New Scotland mulls wind law as residents raise concerns about noise and light

By Saranac Hale Spencer

NEW SCOTLAND — Drawing equally fervent voices from each side of the argument, wind energy is heralded by some as a key component of a renewable energy program, and by others as a dangerous and unsightly scar on the landscape.

The gusty crest of Helderbergs, stretching through several towns, falls partly within New Scotland.  Some landowners in town were approached by Shell Wind Energy about a year ago when the Texas-based company was planning to build at least two dozen industrial-scale wind turbines in the area.  It has since backed down from its plans, but other companies have expressed interest and some residents are curious about erecting private windmills to power their homes.

Last spring, the town began exploring issues around the siting of turbines.  It hired Todd Mathes, of the law firm Whiteman Osterman & Hanna, to advise it on drafting a law to govern the placement of turbines in town.

A public hearing in September on the draft law drew a crowd, largely from neighboring Hilltowns that are also facing potential wind-energy development.  Several people expressed concern over the set-back requirements, which include a distance of 1,500 feet from residences and a distance of either one-and-a-half times the total height of the turbine or 500 feet, whichever is greater, for wind energy facilities, which are defined as producing more than 10 kilowatts of energy to deliver to the power grid.

According to maps provided by the New York State Energy Research and Development Authority and AWS Truewind, some of the areas in New Scotland that have the most potential for high energy yields already have communication towers on them.  Structures owned by Verizon, Newport Television, WMHT Educational Television, Capital Region Broadcasters, Nextel of New York, WRGB Broadcasting, and US Sprint Communications, among others, are perched along the highest points of the escarpment in New Scotland.

“Generally, any large structure, whether stationary or moving, in the vicinity of a receiver or transmitter of electromagnetic signals may interfere with those signals and degrade the performance of the transmitter/receiver system under certain conditions,” according to NYSERDA.  “When sited between a radio, television, or microwave transmitter or receiver, wind turbines, like most vertical structures, can sometimes reflect portions of the electromagnetic radiation in such a way that the reflected wave interferes with the original signal arriving at the receiver.”

New Scotland’s draft law requires “an assessment of potential electromagnetic interference with microwave, radio, television, personal communication systems, 911 and other wireless communication” as part of the draft environmental impact statement for wind energy facilities.

Flicker and noise

“This is woefully inadequate,” Sean O’Connor of Berne said of the draft before speaking passionately about his family’s experience with what is called flicker effect from a neighbor’s windmill.

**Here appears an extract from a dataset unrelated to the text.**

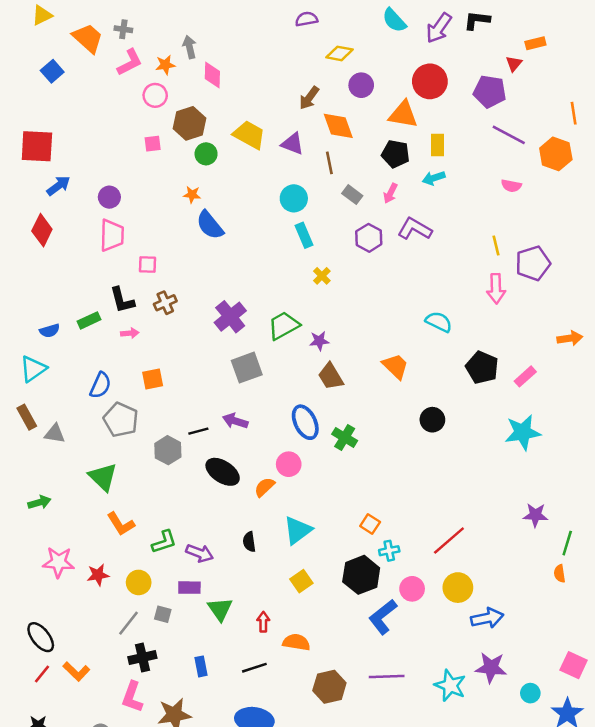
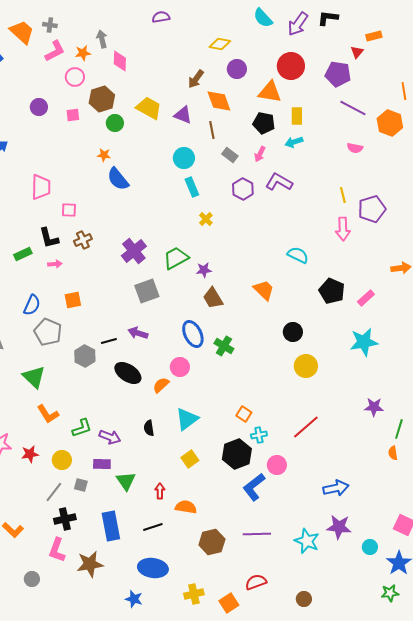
purple semicircle: (307, 19) -> (161, 17), moved
purple circle: (109, 197) -> (39, 107), moved
yellow circle: (458, 588) -> (306, 366), moved
blue rectangle: (201, 666) -> (111, 526), size x1.8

As the blades of the machine turn, they block the sun, which creates a flicker where the shadow falls.  When his neighbor erected a windmill, O’Connor said, the rooms in his house would pulse with the spinning of the blades.

“Flickering lights have proven to be a risk to those suffering from epilepsy, and are known to be a cause of migraine headaches,” says a Michigan State University study.  “Irish guidelines state that the height and movement of wind turbines may distract drivers of motor vehicles and that turbines should be set back from the road by up to 300 m (990 feet) depending on circumstances.”

For wind energy facilities, the New Scotland draft requires “an assessment of potential shadow flicker at off-site residences” and that “wind turbines shall be located in a manner that minimizes shadow flicker on residences.”

According to a May 2009 study from the Minnesota Department of Health, “The most common complaint in various studies of wind turbine effects on people is annoyance or an impact on quality of life. Sleeplessness and headache are the most common health complaints and are highly correlated (but not perfectly correlated) with annoyance complaints. Complaints are more likely when turbines are visible or when shadow flicker occurs. Most available evidence suggests that reported health effects are related to audible low frequency noise.”

People’s sensitivity to noise varies widely, the report says.  One of the main sources of noise from wind turbines is aerodynamic noise, which “is caused by wind passing over the blade of the wind turbine. The tip of a 40- to 50-meter blade travels at speeds of over 140 miles per hour under normal operating conditions. As the wind passes over the moving blade, the blade interrupts the laminar flow of air, causing turbulence and noise. Current blade designs minimize the amount of turbulence and noise caused by wind, but it is not possible to eliminate turbulence or noise.”

The report, entitled “Public Health Impacts of Wind Turbines,” goes on to say that “aerodynamic noise from a wind turbine may be underestimated during planning. One source of error is that most meteorological wind speed measurements noted in wind farm literature are taken at 10 meters above the ground. Wind speed above this elevation, in the area of the wind turbine rotor, is then calculated using established modeling relationships.”

New Scotland’s draft law provides that the sound pressure level generated by either a wind energy facility or a small wind energy facility, which produces less than 10 kilowatts, will not exceed 45 decibels adjusted to an A-weighted curve at off-site property boundaries.

On the same scale, the World Health Organization recommends 30 dB (A) for “a good night’s sleep,” the report says.